- Your objective -
Copy each line of the entries that includes the word "користування".

- Supplied data -
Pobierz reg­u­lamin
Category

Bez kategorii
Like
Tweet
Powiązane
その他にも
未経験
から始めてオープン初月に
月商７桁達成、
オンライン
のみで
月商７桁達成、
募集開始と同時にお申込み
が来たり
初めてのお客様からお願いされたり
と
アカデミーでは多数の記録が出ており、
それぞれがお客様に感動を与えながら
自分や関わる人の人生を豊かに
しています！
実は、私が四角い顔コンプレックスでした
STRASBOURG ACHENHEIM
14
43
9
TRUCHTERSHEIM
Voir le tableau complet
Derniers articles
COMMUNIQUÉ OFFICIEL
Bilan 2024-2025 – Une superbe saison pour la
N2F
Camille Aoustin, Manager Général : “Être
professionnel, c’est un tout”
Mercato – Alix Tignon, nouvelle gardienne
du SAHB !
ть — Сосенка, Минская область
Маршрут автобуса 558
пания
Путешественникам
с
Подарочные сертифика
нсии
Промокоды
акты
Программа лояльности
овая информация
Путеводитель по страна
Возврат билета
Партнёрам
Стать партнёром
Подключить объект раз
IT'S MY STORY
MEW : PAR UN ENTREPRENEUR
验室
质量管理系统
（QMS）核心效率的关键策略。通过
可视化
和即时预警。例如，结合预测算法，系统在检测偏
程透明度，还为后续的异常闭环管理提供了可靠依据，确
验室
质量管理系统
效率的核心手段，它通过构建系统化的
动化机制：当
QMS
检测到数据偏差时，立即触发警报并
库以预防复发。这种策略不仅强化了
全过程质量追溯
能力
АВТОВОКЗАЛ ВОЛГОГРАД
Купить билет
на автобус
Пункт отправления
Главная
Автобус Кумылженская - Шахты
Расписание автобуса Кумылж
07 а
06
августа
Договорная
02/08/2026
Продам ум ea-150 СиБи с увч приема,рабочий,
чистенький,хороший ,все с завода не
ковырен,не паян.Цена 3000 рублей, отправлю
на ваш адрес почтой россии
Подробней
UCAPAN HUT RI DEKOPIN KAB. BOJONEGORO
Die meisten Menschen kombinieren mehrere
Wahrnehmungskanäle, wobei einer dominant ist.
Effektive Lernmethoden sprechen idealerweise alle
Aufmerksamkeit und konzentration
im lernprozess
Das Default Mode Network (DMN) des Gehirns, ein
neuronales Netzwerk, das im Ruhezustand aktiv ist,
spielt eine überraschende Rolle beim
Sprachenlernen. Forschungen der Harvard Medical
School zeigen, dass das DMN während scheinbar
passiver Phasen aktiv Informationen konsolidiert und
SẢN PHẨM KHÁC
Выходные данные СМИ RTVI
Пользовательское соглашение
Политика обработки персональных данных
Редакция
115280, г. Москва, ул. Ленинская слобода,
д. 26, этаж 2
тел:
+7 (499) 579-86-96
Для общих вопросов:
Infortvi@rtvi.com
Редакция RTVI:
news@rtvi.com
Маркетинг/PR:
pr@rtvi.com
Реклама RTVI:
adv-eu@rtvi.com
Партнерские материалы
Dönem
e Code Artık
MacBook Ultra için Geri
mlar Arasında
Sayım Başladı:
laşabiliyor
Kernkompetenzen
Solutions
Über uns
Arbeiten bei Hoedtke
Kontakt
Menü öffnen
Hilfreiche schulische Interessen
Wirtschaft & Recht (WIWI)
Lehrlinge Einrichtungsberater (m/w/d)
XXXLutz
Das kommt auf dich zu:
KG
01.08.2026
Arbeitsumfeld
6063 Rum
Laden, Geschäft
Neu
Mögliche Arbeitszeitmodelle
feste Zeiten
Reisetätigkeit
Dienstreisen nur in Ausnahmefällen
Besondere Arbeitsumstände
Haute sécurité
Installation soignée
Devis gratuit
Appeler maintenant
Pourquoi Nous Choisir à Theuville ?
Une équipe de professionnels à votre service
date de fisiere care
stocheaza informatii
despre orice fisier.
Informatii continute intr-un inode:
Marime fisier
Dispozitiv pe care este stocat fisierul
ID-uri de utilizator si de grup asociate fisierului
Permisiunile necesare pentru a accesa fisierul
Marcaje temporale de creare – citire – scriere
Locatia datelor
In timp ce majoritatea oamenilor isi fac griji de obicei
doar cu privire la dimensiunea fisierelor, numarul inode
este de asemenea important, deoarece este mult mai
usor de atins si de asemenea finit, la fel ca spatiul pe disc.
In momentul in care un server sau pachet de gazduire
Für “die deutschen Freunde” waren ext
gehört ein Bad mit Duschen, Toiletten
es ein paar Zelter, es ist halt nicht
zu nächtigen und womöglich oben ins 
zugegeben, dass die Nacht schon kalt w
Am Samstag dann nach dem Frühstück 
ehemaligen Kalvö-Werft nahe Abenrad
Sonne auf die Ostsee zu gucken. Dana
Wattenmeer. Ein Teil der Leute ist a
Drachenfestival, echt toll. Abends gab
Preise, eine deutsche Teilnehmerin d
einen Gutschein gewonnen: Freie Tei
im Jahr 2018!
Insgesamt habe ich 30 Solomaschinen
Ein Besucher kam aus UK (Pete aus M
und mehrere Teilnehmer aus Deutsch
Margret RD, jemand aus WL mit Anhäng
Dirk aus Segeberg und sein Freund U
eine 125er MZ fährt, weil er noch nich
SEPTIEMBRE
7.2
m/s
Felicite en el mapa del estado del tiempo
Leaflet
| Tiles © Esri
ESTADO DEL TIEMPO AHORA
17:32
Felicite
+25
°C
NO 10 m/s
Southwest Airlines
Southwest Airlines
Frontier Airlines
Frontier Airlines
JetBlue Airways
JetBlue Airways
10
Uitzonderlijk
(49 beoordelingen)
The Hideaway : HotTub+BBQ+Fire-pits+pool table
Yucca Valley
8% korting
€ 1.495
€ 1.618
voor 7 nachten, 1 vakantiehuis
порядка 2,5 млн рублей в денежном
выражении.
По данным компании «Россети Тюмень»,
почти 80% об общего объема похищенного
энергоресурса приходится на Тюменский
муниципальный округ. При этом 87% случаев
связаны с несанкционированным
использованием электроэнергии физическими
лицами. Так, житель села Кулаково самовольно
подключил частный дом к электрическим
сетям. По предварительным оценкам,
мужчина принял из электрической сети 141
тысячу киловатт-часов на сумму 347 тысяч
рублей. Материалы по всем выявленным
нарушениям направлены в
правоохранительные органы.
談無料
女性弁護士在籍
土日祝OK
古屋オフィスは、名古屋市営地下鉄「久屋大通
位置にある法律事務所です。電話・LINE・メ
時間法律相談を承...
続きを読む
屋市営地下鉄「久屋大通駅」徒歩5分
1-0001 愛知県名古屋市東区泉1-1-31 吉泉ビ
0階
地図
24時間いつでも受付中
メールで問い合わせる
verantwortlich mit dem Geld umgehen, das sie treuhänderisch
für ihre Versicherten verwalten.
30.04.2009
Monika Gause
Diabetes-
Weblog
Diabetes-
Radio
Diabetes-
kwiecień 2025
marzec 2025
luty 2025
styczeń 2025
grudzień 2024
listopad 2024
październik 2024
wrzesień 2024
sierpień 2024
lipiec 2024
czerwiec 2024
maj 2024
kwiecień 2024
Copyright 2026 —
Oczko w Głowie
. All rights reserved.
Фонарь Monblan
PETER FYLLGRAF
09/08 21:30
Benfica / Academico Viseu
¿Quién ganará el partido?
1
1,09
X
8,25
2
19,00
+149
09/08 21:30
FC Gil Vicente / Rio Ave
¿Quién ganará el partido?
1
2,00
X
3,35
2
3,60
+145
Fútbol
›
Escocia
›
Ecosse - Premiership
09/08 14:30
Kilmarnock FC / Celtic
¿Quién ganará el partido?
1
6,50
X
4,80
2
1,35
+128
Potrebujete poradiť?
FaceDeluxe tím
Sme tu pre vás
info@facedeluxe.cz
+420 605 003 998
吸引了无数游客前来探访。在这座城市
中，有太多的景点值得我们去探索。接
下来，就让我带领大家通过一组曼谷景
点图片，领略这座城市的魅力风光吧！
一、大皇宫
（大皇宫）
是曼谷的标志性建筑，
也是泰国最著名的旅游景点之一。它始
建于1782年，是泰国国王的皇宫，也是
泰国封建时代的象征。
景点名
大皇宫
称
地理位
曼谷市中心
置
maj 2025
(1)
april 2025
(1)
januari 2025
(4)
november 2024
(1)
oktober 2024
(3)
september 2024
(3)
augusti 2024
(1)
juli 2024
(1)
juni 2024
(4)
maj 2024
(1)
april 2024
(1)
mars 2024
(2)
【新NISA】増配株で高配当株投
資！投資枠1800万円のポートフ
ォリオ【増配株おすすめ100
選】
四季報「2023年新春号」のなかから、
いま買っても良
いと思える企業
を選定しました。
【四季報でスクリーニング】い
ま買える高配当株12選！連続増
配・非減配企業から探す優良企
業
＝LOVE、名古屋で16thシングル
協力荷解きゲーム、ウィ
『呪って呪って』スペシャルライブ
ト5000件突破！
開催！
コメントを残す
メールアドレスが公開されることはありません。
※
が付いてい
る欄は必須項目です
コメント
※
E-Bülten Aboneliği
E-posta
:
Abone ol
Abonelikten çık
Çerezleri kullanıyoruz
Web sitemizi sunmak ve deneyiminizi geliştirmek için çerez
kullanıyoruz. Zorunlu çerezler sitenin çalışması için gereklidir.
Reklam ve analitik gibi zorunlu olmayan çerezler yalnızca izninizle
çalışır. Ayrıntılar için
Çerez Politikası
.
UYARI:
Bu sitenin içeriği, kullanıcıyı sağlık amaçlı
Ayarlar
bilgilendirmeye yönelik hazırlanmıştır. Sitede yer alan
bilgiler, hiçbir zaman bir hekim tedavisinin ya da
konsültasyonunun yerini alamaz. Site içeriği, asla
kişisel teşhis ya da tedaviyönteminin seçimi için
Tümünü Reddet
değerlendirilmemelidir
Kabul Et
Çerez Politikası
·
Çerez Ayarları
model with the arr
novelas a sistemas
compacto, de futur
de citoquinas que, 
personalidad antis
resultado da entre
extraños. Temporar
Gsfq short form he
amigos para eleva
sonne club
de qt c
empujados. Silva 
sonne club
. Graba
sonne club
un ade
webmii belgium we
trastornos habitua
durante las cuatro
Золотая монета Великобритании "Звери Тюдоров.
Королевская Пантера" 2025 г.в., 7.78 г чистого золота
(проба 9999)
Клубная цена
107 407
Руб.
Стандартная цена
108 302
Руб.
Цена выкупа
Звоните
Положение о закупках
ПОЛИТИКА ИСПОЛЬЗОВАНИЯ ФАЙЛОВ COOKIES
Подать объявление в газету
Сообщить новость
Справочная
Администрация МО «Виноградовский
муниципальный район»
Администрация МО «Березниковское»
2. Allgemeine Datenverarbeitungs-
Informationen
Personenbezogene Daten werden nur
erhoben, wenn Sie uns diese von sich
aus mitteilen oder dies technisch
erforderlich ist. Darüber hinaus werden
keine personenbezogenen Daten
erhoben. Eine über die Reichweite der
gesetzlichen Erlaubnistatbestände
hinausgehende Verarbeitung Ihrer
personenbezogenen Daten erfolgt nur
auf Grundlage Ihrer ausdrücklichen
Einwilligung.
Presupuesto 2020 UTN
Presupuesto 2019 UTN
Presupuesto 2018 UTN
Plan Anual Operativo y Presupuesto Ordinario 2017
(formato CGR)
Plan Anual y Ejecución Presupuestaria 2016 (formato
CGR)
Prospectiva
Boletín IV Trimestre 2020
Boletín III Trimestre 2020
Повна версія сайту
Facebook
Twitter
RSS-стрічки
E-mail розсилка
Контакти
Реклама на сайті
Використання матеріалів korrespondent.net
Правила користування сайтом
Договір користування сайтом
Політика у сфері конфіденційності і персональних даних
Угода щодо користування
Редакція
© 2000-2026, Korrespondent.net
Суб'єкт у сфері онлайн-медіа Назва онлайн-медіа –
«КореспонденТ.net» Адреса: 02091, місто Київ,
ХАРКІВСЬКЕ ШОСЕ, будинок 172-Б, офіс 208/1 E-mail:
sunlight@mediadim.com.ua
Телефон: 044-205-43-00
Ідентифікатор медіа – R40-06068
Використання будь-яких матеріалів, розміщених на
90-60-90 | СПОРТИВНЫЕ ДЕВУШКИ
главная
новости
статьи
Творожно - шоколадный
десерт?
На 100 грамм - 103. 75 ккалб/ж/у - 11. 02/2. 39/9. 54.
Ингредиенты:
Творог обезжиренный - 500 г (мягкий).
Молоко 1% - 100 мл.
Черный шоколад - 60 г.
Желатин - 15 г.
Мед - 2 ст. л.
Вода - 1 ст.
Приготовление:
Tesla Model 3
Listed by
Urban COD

- Result of the exercise -
Правила користування сайтом
Договір користування сайтом
Угода щодо користування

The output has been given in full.